CARRABASSETT VALLEY — Dan Frost, local teacher/scientist, will give a talk on “Climate Change, The Arctic, and a Field Season in Svalbard” at 6:30 p.m. Thursday, March 21, at the Carrabassett Valley Library. The session is open to the public.

Frost, a Farmington native, teaches science and math at Carrabassett Valley Academy. Since graduating from Bates College in 2005 with a degree in geology, Frost has devoted a lot of time to researching and educating young scientists on climate change.

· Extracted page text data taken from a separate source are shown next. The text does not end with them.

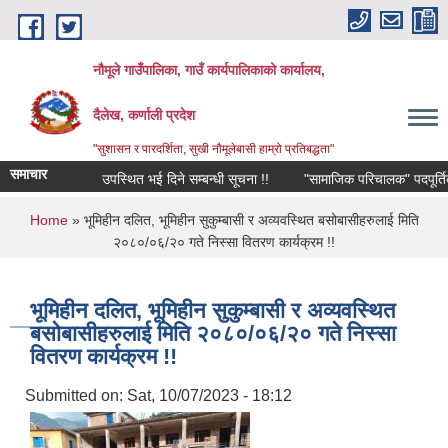
Skip to main content
नौमूले गाउँपालिका, गाउँ कार्यपालिकाको कार्यालय,
दैलेख, कर्णाली प्रदेश
"सुशासन र पारदर्शिता, सुखी नौमूलेबासी हाम्रो प्रतिबद्धता"
समाचार
उपस्थित भई दिने सम्बन्धी सूचना !!
"सामाजिक परिचालक" पदपूर्तिको लागि ल
You are here
Home
» भूमिहीन दलित, भूमिहीन सुकुम्बासी र अव्यवस्थित बसोबासीहरुलाई मिति
२०८०/०६/२० गते निस्सा वितरण कार्यक्रम !!
भूमिहीन दलित, भूमिहीन सुकुम्बासी र अव्यवस्थित
बसोबासीहरुलाई मिति २०८०/०६/२० गते निस्सा
वितरण कार्यक्रम !!
Submitted on:
Sat, 10/07/2023 - 18:12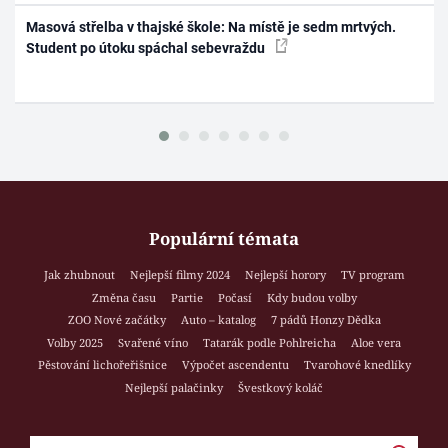
Masová střelba v thajské škole: Na místě je sedm mrtvých.
Student po útoku spáchal sebevraždu
Populární témata
Jak zhubnout
Nejlepší filmy 2024
Nejlepší horory
TV program
Změna času
Partie
Počasí
Kdy budou volby
ZOO Nové začátky
Auto – katalog
7 pádů Honzy Dědka
Volby 2025
Svařené víno
Tatarák podle Pohlreicha
Aloe vera
Pěstování lichořeřišnice
Výpočet ascendentu
Tvarohové knedlíky
Nejlepší palačinky
Švestkový koláč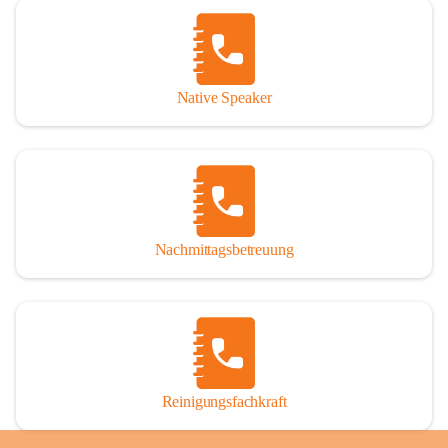
Native Speaker
Nachmittagsbetreuung
Reinigungsfachkraft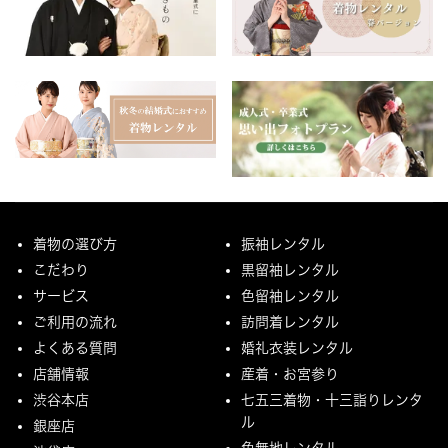
着物の選び方
振袖レンタル
こだわり
黒留袖レンタル
サービス
色留袖レンタル
ご利用の流れ
訪問着レンタル
よくある質問
婚礼衣装レンタル
店舗情報
産着・お宮参り
渋谷本店
七五三着物・十三詣りレンタ
ル
銀座店
色無地レンタル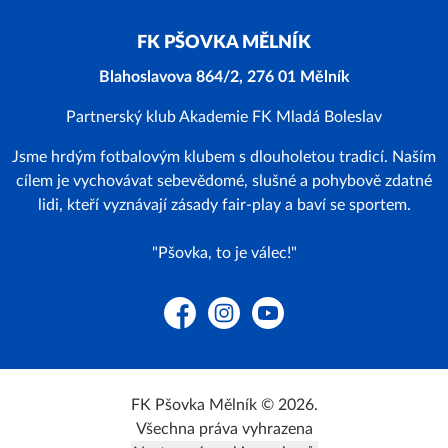
FK PŠOVKA MĚLNÍK
Blahoslavova 864/2, 276 01 Mělník
Partnerský klub Akademie FK Mladá Boleslav
Jsme hrdým fotbalovým klubem s dlouholetou tradicí. Naším
cílem je vychovávat sebevědomé, slušné a pohybově zdatné
lidi, kteří vyznávají zásady fair-play a baví se sportem.
"Pšovka, to je válec!"
Facebook
Instagram
YouTube
FK Pšovka Mělník © 2026.
Všechna práva vyhrazena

Last summer, Frost spent six weeks in Svalbard, a group of Norwegian-governed islands north of the Arctic Circle. Frost worked with a multi-national team monitoring glacier, lake, and permafrost environments and recovering sediment cores for paleoclimate reconstruction.

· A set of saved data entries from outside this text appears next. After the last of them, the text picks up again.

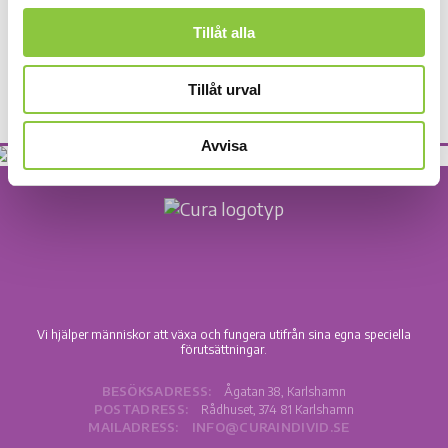
sidan, utifrån dina önskemål och behov. Ta kontakt
med oss så diskuterar vi tillsammans fram vad som
Tillåt alla
är lämpligt för er.
Tillåt urval
Avvisa
Vi hjälper människor att växa och fungera utifrån sina egna speciella
förutsättningar.
BESÖKSADRESS:
Ågatan 38, Karlshamn
POSTADRESS:
Rådhuset, 374 81 Karlshamn
MAILADRESS:
INFO@CURAINDIVID.SE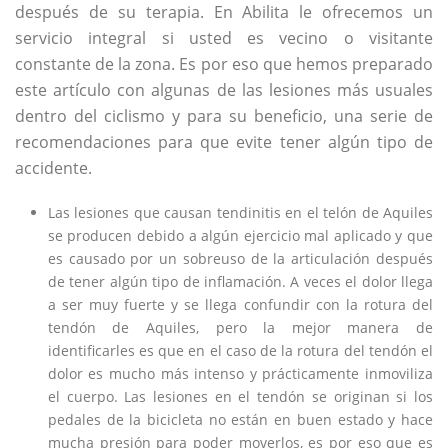
después de su terapia. En Abilita le ofrecemos un
servicio integral si usted es vecino o visitante
constante de la zona. Es por eso que hemos preparado
este artículo con algunas de las lesiones más usuales
dentro del ciclismo y para su beneficio, una serie de
recomendaciones para que evite tener algún tipo de
accidente.
Las lesiones que causan tendinitis en el telón de Aquiles
se producen debido a algún ejercicio mal aplicado y que
es causado por un sobreuso de la articulación después
de tener algún tipo de inflamación. A veces el dolor llega
a ser muy fuerte y se llega confundir con la rotura del
tendón de Aquiles, pero la mejor manera de
identificarles es que en el caso de la rotura del tendón el
dolor es mucho más intenso y prácticamente inmoviliza
el cuerpo. Las lesiones en el tendón se originan si los
pedales de la bicicleta no están en buen estado y hace
mucha presión para poder moverlos, es por eso que es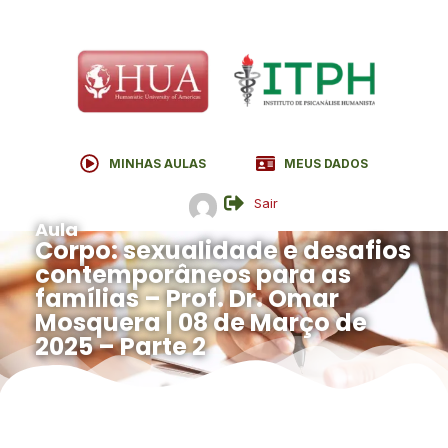
MINHAS AULAS
MEUS DADOS
Sair
Aula
Corpo: sexualidade e desafios
contemporâneos para as
famílias – Prof. Dr. Omar
Mosquera | 08 de Março de
2025 – Parte 2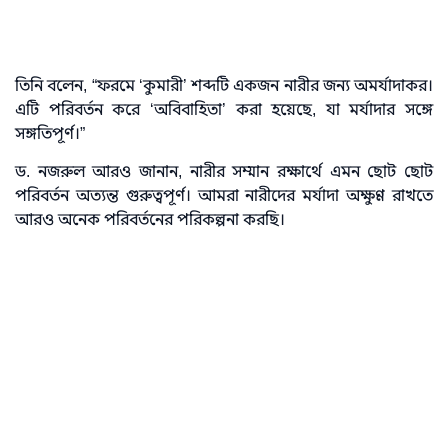
তিনি বলেন, “ফরমে ‘কুমারী’ শব্দটি একজন নারীর জন্য অমর্যাদাকর।
এটি পরিবর্তন করে ‘অবিবাহিতা’ করা হয়েছে, যা মর্যাদার সঙ্গে
সঙ্গতিপূর্ণ।”
ড. নজরুল আরও জানান, নারীর সম্মান রক্ষার্থে এমন ছোট ছোট
পরিবর্তন অত্যন্ত গুরুত্বপূর্ণ। আমরা নারীদের মর্যাদা অক্ষুণ্ণ রাখতে
আরও অনেক পরিবর্তনের পরিকল্পনা করছি।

Over the period, Frost kept online journals of the experience through the PolarTREC program (Teachers and Researchers Exploring and Collaborating), which aims to bring K-12 educators and polar researchers together to disseminate knowledge of polar science and environments.

Most recently, Frost was a presenter at the 43th annual Arctic Workshop in Amherst, Mass. Frost exhibited some of his finding in Svalbard and expressed the importance of incorporating arctic research in secondary education curriculum.

“Making students aware of the unprecedented change that is happening in the arctic and how it can and will have global effects is extremely important,” said Frost, “then by getting students involved in field and lab-based projects here at home, they can draw parallels to both arctic science and our own formerly glaciated environment.”